Average & Worst Time: O(n2) | Space: O(1)

Selection sort is very inefficient but the easiest to understand. In nested loops, you find the smallest element and move it to the front. Then you find the second smallest and move it to the second spot. Then you find the third smallest and move it to the third spot. You repeat this until all the items are sorted.

Bubble Sort

Average & Worst Time: O(n2) | Space: O(1)

Bubble sort is also very simple. It iterates through the array and compares each element with the item after it and swaps them accordingly based on their value. It will take O(n2) passes over the input data structure to get it entirely sorted.

Merge Sort

Average & Worst Time: O(n log n) | Space: O(n log n)

Merge sort is O(n log n), and it is viewed as one of the "good" sorting algorithms. Merge sort repeatedly divides the arrays in half until you reach just two elements.

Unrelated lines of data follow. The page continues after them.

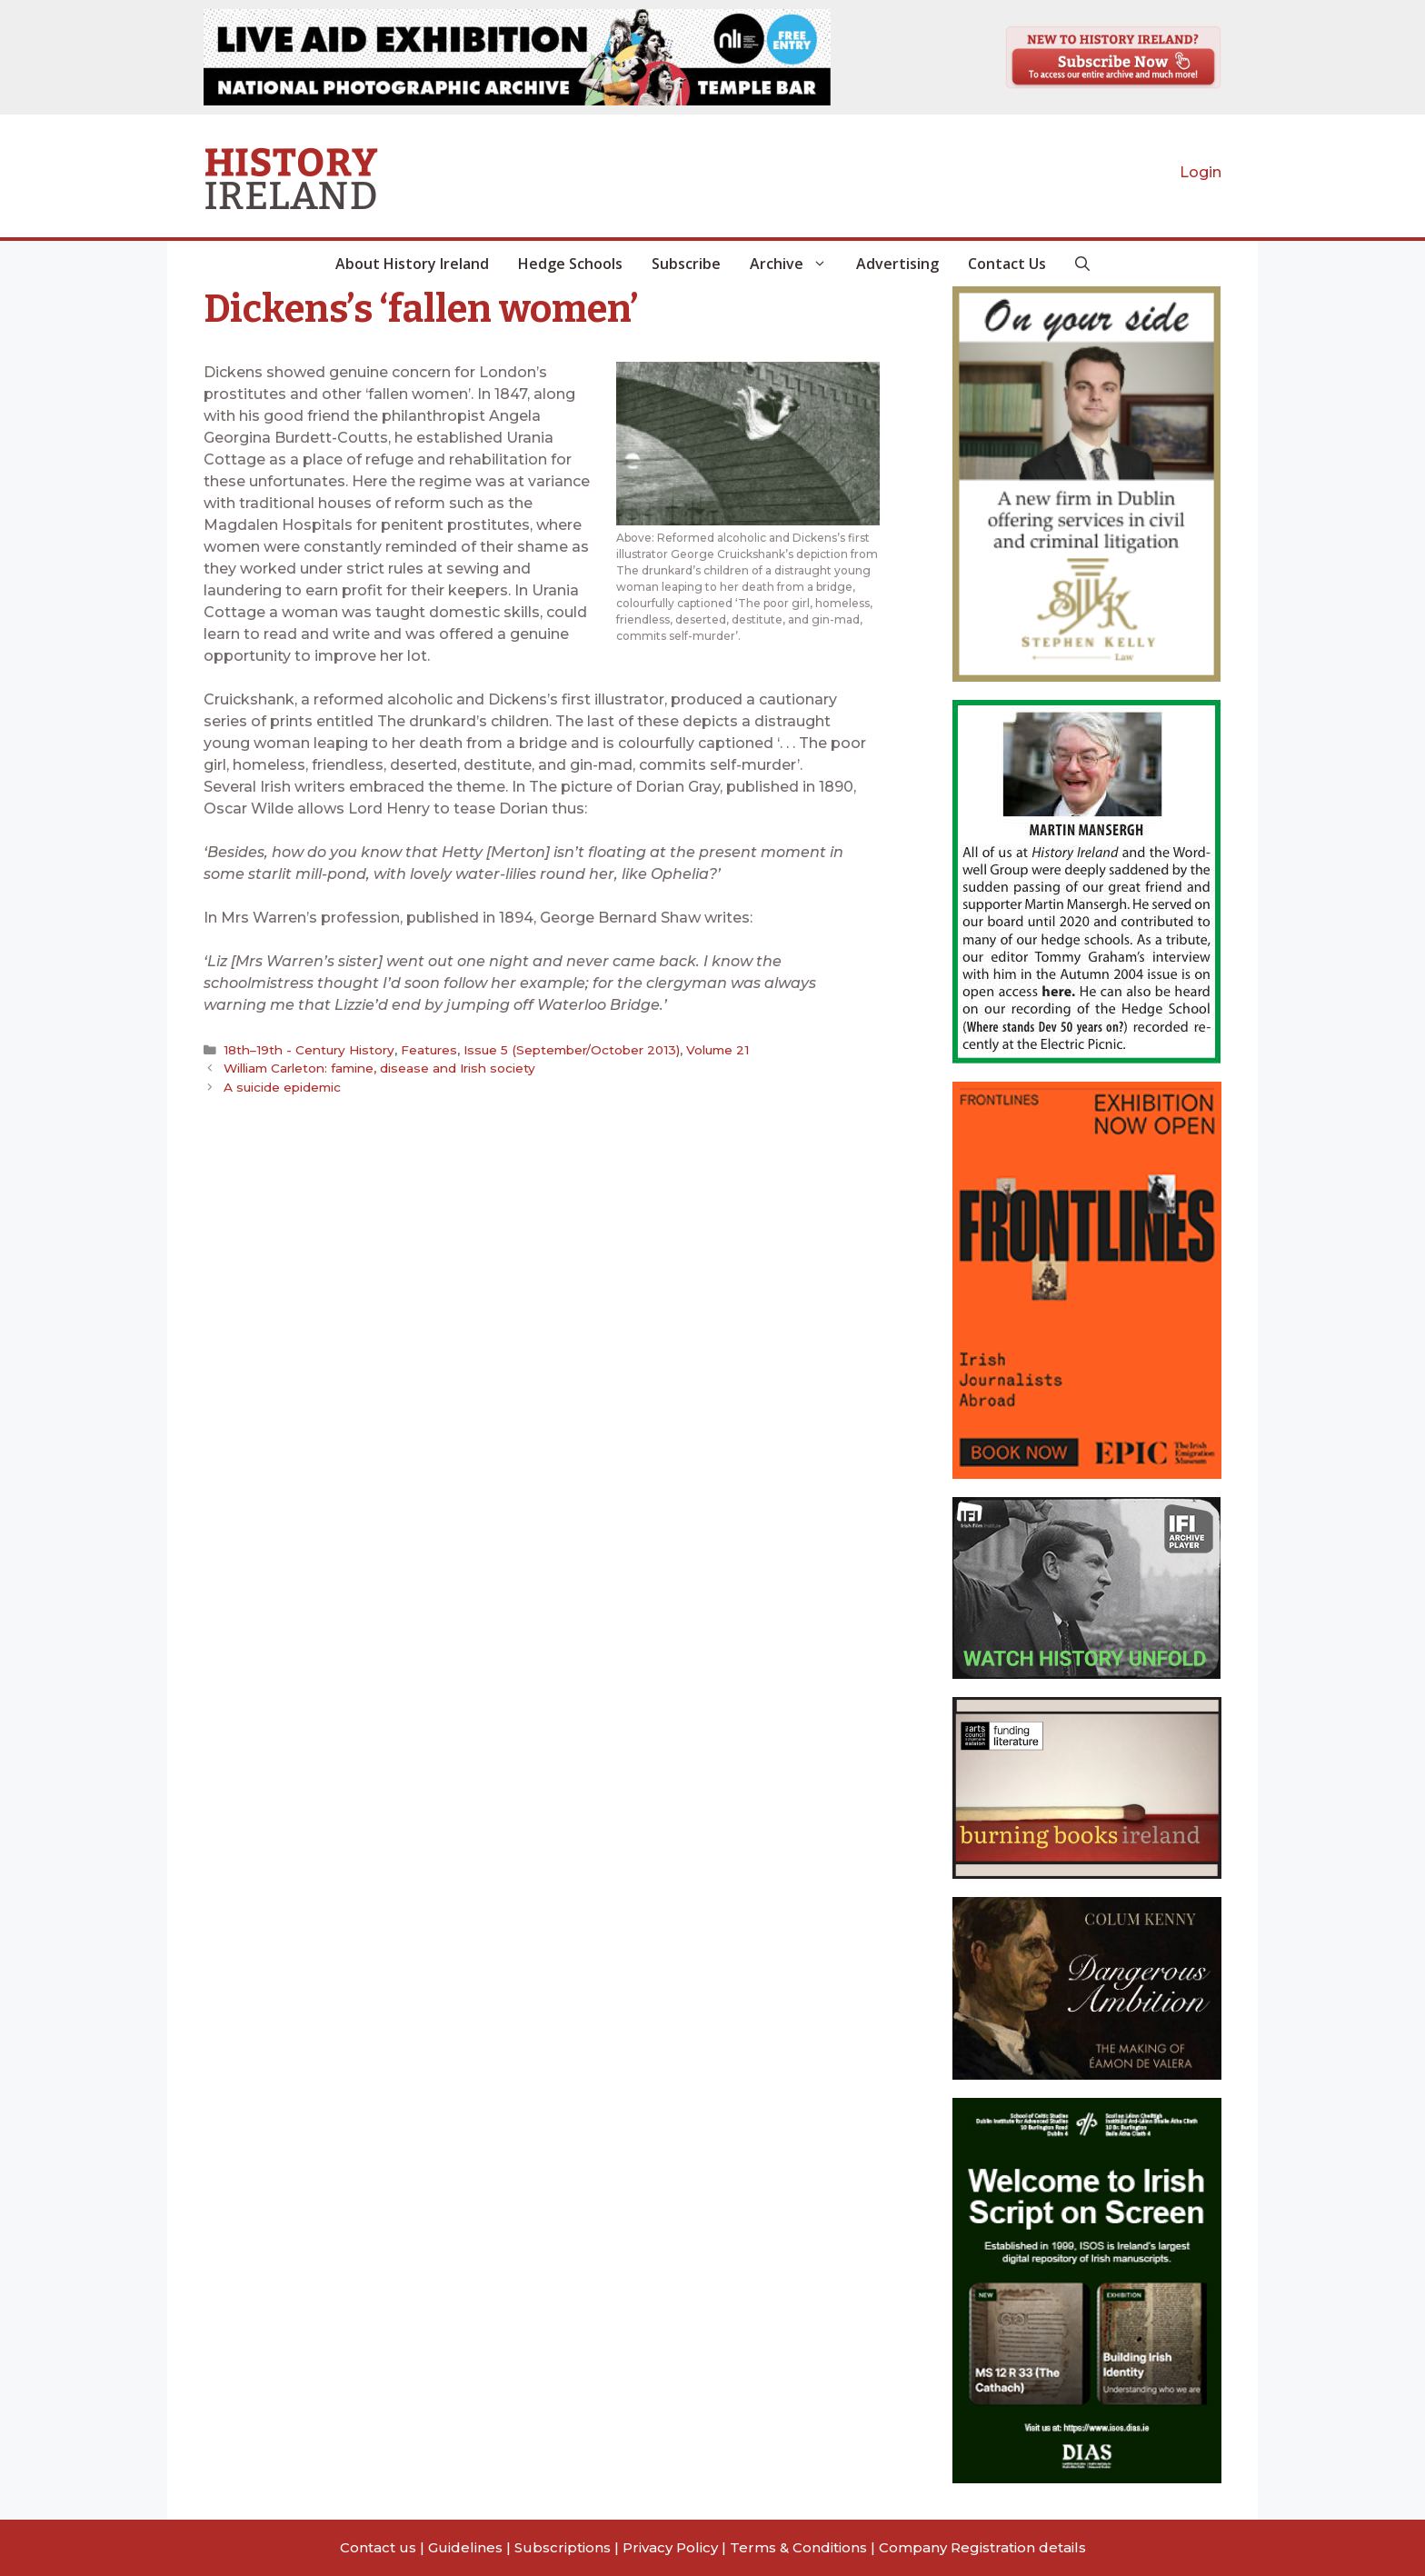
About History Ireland (412, 264)
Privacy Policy (670, 2547)
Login (1200, 172)
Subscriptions (562, 2547)
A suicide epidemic (282, 1087)
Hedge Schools (570, 264)
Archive (796, 263)
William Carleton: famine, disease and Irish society (380, 1068)
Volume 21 (715, 1050)
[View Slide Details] (517, 57)
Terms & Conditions (798, 2547)
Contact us (378, 2547)
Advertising (897, 264)
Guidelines (465, 2547)
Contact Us (1007, 264)
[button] (1082, 263)
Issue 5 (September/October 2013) (570, 1050)
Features (427, 1050)
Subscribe (686, 264)
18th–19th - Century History (308, 1050)
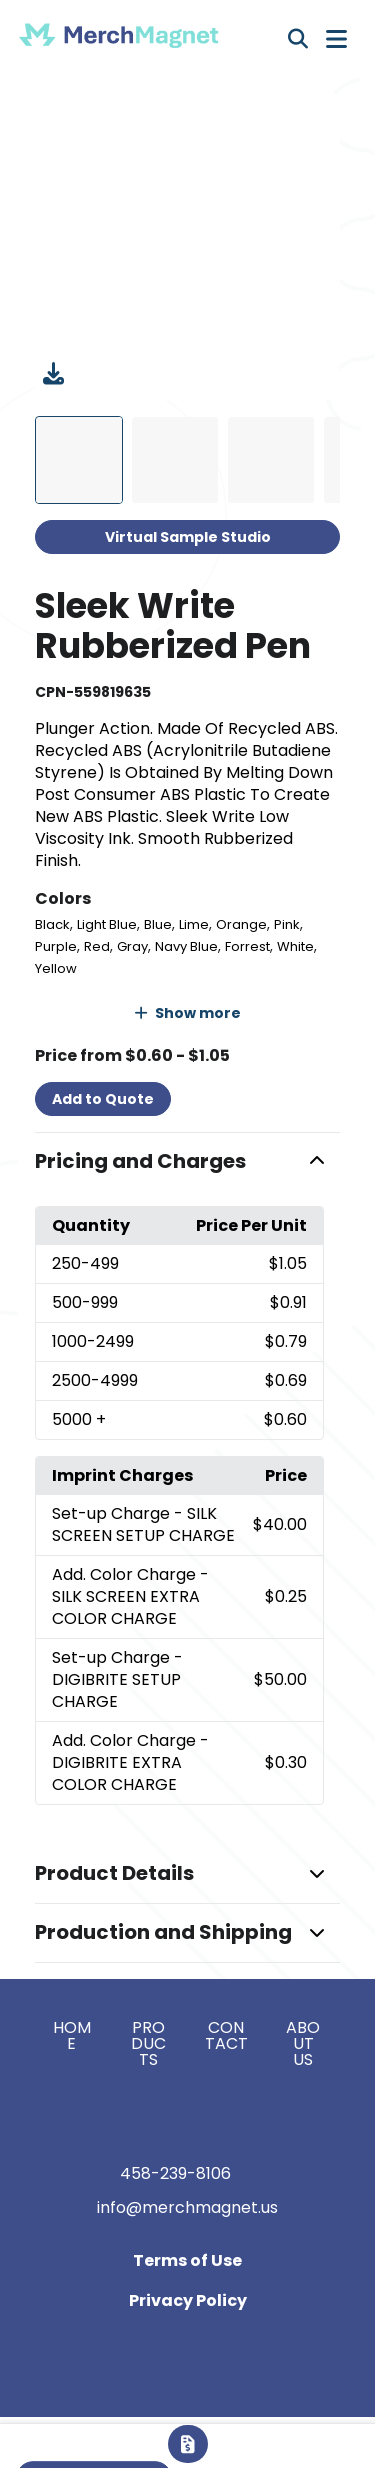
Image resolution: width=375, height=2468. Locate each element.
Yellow (56, 968)
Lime (194, 924)
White (295, 946)
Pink (287, 924)
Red (97, 946)
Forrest (247, 946)
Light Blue (107, 924)
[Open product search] (298, 39)
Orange (241, 924)
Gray (132, 946)
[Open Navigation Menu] (336, 39)
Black (52, 924)
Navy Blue (186, 946)
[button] (188, 1162)
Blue (158, 924)
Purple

It then sorts these elements and begins merging the arrays back together and sorts them at each merge.

Quick Sort

Average Time: O(n log n), Worst Time: O(n2) | Space: O(n log n)

Quick sort is a "good" sorting algorithm because it operates at O(n log n). However, in the worst case it can be O(n2) when the partition element is not near the median, but this is often assumed to occur very rarely.

Quick sort works by picking a random element and items are swapped it based on whether they are larger or smaller than the partition element.